-- Prompt --
From the entries below, count the lines holding the word "Main" and give nothing but the number.
#### Extracted data ####
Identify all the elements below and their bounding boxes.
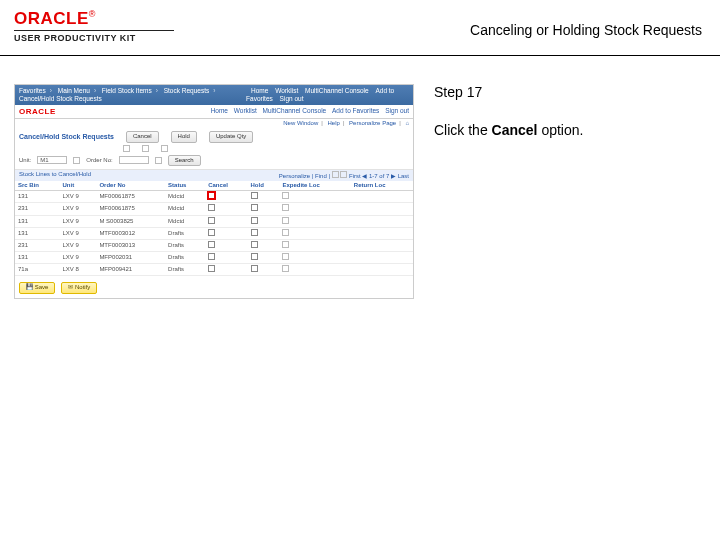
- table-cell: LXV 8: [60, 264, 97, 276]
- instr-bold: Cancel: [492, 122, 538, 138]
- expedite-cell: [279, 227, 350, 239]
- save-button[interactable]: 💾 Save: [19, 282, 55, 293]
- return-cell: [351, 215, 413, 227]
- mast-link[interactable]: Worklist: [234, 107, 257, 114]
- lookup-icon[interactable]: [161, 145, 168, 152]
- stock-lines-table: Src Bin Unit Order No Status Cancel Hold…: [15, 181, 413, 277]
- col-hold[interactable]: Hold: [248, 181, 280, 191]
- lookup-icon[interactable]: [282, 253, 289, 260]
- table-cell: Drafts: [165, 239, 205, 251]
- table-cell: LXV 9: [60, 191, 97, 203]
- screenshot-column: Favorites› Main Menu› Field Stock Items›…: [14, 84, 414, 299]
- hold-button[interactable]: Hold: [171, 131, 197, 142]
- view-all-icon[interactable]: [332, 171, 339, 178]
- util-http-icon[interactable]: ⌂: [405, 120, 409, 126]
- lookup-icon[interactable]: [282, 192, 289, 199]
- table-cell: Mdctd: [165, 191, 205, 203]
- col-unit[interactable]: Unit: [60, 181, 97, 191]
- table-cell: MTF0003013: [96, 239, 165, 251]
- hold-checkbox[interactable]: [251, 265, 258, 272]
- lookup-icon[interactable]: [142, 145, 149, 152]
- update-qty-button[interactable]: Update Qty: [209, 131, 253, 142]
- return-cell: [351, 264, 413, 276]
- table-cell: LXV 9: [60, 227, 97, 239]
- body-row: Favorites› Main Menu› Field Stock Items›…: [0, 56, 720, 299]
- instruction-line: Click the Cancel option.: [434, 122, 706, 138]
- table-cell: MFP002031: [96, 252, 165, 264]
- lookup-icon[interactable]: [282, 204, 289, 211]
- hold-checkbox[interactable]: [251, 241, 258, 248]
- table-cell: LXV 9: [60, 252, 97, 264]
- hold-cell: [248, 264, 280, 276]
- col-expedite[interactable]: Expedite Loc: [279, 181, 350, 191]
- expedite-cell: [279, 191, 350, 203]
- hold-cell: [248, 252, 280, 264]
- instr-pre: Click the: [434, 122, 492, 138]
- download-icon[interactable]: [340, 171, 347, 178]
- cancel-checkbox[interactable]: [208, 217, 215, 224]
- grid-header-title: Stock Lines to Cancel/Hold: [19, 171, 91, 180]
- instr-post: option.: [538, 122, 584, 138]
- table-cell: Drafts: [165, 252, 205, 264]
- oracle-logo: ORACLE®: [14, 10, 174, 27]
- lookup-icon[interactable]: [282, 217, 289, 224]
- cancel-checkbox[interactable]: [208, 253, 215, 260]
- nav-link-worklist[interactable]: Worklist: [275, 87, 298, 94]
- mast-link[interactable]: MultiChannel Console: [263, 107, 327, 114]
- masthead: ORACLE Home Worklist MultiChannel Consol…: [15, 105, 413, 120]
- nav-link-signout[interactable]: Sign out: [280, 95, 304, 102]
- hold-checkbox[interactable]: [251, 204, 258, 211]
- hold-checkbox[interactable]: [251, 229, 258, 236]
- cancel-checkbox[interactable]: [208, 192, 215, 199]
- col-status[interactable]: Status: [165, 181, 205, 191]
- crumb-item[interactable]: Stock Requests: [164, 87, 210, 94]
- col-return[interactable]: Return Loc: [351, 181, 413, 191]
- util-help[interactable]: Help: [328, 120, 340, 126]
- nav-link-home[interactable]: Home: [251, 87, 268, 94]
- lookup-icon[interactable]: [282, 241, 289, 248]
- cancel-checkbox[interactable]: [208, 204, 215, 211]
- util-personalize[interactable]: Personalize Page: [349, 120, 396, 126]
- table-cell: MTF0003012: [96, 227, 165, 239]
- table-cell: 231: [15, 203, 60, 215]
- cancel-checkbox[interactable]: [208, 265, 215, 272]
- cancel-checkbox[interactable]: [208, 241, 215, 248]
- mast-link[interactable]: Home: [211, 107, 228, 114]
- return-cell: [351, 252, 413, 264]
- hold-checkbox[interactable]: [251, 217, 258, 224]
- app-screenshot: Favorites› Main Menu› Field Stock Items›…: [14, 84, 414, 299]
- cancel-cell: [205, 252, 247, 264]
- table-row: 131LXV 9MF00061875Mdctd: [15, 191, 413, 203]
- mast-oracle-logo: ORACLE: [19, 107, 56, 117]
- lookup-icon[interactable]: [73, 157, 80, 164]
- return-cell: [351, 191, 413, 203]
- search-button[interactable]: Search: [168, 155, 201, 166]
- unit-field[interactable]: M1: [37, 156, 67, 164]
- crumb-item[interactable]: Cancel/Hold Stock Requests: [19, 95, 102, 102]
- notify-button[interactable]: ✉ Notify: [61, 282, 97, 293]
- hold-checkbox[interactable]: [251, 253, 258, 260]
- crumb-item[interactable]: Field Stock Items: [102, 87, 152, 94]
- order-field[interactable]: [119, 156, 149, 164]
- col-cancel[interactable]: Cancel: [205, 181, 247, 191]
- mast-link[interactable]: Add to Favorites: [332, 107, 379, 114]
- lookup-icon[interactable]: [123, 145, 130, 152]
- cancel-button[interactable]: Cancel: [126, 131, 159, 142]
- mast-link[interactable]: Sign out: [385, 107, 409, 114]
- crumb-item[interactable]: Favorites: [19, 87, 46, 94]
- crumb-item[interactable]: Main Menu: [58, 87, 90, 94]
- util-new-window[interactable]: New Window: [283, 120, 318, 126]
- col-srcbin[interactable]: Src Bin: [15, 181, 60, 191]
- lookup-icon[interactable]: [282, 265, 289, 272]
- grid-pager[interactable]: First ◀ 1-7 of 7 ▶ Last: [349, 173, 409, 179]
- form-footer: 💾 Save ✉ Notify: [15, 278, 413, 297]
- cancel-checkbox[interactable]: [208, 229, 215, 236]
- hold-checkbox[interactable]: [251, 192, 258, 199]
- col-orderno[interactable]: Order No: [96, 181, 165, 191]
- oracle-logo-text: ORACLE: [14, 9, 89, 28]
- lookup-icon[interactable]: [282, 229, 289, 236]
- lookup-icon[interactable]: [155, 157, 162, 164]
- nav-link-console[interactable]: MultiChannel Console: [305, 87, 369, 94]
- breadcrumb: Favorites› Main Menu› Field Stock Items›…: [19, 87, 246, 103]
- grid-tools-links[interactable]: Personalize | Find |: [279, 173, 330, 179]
####
#### Extracted data ####
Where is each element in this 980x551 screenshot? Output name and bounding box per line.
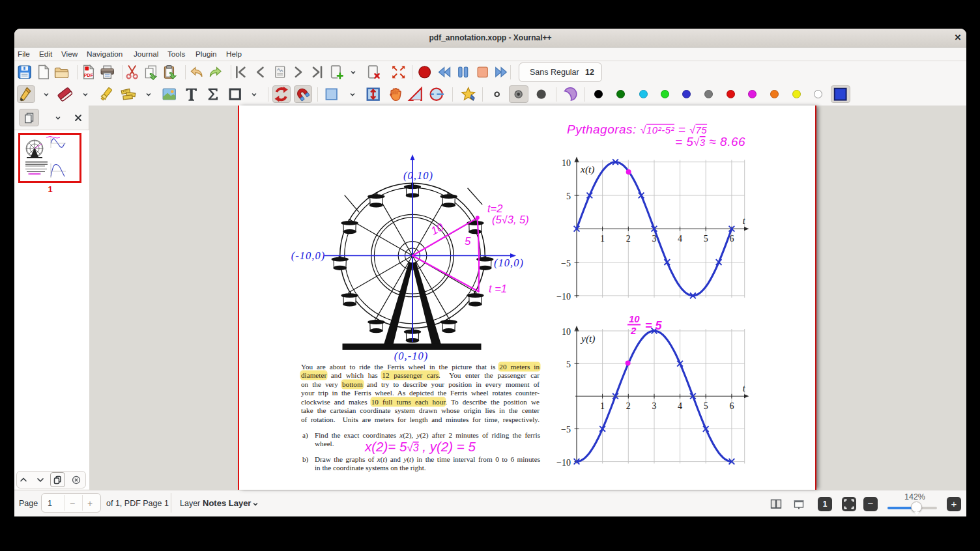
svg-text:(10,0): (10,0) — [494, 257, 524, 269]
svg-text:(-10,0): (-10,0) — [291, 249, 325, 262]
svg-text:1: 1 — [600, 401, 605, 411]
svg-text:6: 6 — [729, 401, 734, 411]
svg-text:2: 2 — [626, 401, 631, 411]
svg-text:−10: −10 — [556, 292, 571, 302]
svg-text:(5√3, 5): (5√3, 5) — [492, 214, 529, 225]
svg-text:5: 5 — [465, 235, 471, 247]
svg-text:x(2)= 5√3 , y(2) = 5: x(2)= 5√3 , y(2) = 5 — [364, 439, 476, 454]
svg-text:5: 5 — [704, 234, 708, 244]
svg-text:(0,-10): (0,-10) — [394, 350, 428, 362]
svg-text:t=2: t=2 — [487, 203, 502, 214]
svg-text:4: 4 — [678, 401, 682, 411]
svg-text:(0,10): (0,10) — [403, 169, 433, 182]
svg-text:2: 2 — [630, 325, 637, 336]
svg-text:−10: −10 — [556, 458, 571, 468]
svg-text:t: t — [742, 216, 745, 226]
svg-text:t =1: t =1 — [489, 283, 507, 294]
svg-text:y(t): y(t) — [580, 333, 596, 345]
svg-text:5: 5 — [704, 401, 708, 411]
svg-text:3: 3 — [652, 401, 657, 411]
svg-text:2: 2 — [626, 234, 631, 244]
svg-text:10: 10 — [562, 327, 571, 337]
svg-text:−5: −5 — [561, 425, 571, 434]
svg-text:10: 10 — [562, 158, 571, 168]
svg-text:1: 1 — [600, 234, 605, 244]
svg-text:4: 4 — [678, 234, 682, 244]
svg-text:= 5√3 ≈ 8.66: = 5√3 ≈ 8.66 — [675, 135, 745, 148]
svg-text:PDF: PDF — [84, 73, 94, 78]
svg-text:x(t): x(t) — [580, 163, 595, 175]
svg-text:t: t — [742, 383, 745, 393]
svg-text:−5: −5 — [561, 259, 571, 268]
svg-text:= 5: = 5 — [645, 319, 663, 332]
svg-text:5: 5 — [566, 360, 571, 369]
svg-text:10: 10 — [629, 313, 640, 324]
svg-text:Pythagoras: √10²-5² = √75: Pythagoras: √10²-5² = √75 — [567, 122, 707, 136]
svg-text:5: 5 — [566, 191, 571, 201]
####
-- Exercise response --
5